**SOURCE DATA:**
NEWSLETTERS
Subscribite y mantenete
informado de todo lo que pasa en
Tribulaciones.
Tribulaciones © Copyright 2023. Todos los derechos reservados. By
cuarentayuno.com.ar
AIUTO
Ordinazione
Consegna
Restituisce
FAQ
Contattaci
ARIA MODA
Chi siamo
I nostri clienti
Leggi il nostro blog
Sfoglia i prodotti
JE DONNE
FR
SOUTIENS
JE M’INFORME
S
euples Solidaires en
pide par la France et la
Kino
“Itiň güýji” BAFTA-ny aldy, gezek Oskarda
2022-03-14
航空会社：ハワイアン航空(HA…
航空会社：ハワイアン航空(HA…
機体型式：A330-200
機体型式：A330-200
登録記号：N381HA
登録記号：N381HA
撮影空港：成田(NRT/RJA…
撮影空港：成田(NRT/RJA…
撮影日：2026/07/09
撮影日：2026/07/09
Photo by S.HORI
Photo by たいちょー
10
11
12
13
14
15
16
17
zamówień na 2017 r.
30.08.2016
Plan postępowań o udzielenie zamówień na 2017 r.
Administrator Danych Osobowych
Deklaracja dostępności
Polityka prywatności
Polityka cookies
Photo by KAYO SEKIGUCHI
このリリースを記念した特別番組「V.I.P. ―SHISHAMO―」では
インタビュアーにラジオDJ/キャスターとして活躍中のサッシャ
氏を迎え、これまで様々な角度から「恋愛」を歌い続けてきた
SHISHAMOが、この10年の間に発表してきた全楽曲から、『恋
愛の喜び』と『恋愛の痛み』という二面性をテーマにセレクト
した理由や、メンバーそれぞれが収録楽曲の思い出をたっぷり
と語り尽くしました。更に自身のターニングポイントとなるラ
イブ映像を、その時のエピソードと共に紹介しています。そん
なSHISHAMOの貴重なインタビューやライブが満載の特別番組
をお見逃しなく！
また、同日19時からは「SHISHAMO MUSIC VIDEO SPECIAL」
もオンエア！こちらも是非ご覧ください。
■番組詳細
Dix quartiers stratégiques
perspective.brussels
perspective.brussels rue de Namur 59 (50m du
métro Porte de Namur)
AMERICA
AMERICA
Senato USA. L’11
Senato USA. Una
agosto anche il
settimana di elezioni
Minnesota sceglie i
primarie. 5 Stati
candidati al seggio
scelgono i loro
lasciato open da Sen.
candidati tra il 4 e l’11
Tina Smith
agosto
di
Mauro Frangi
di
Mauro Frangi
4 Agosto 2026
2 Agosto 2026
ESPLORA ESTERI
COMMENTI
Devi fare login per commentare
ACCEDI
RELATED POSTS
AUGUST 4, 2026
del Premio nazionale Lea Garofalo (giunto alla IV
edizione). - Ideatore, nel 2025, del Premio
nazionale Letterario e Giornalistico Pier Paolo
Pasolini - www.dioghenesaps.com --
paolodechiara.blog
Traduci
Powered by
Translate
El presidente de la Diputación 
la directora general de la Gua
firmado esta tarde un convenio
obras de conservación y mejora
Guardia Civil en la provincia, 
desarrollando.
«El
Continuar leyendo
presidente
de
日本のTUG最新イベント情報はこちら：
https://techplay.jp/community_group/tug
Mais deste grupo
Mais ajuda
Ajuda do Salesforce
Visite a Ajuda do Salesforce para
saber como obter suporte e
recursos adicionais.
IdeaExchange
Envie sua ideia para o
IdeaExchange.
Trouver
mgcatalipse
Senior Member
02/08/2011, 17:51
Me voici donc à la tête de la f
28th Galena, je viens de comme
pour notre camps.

**EXERCISE GOAL:**
The complete listing, transcribed exactly, is the expected answer.

**RESULT FOR THIS EXERCISE:**
NEWSLETTERS
Subscribite y mantenete
informado de todo lo que pasa en
Tribulaciones.
Tribulaciones © Copyright 2023. Todos los derechos reservados. By
cuarentayuno.com.ar
AIUTO
Ordinazione
Consegna
Restituisce
FAQ
Contattaci
ARIA MODA
Chi siamo
I nostri clienti
Leggi il nostro blog
Sfoglia i prodotti
JE DONNE
FR
SOUTIENS
JE M’INFORME
S
euples Solidaires en
pide par la France et la
Kino
“Itiň güýji” BAFTA-ny aldy, gezek Oskarda
2022-03-14
航空会社：ハワイアン航空(HA…
航空会社：ハワイアン航空(HA…
機体型式：A330-200
機体型式：A330-200
登録記号：N381HA
登録記号：N381HA
撮影空港：成田(NRT/RJA…
撮影空港：成田(NRT/RJA…
撮影日：2026/07/09
撮影日：2026/07/09
Photo by S.HORI
Photo by たいちょー
10
11
12
13
14
15
16
17
zamówień na 2017 r.
30.08.2016
Plan postępowań o udzielenie zamówień na 2017 r.
Administrator Danych Osobowych
Deklaracja dostępności
Polityka prywatności
Polityka cookies
Photo by KAYO SEKIGUCHI
このリリースを記念した特別番組「V.I.P. ―SHISHAMO―」では
インタビュアーにラジオDJ/キャスターとして活躍中のサッシャ
氏を迎え、これまで様々な角度から「恋愛」を歌い続けてきた
SHISHAMOが、この10年の間に発表してきた全楽曲から、『恋
愛の喜び』と『恋愛の痛み』という二面性をテーマにセレクト
した理由や、メンバーそれぞれが収録楽曲の思い出をたっぷり
と語り尽くしました。更に自身のターニングポイントとなるラ
イブ映像を、その時のエピソードと共に紹介しています。そん
なSHISHAMOの貴重なインタビューやライブが満載の特別番組
をお見逃しなく！
また、同日19時からは「SHISHAMO MUSIC VIDEO SPECIAL」
もオンエア！こちらも是非ご覧ください。
■番組詳細
Dix quartiers stratégiques
perspective.brussels
perspective.brussels rue de Namur 59 (50m du
métro Porte de Namur)
AMERICA
AMERICA
Senato USA. L’11
Senato USA. Una
agosto anche il
settimana di elezioni
Minnesota sceglie i
primarie. 5 Stati
candidati al seggio
scelgono i loro
lasciato open da Sen.
candidati tra il 4 e l’11
Tina Smith
agosto
di
Mauro Frangi
di
Mauro Frangi
4 Agosto 2026
2 Agosto 2026
ESPLORA ESTERI
COMMENTI
Devi fare login per commentare
ACCEDI
RELATED POSTS
AUGUST 4, 2026
del Premio nazionale Lea Garofalo (giunto alla IV
edizione). - Ideatore, nel 2025, del Premio
nazionale Letterario e Giornalistico Pier Paolo
Pasolini - www.dioghenesaps.com --
paolodechiara.blog
Traduci
Powered by
Translate
El presidente de la Diputación 
la directora general de la Gua
firmado esta tarde un convenio
obras de conservación y mejora
Guardia Civil en la provincia, 
desarrollando.
«El
Continuar leyendo
presidente
de
日本のTUG最新イベント情報はこちら：
https://techplay.jp/community_group/tug
Mais deste grupo
Mais ajuda
Ajuda do Salesforce
Visite a Ajuda do Salesforce para
saber como obter suporte e
recursos adicionais.
IdeaExchange
Envie sua ideia para o
IdeaExchange.
Trouver
mgcatalipse
Senior Member
02/08/2011, 17:51
Me voici donc à la tête de la f
28th Galena, je viens de comme
pour notre camps.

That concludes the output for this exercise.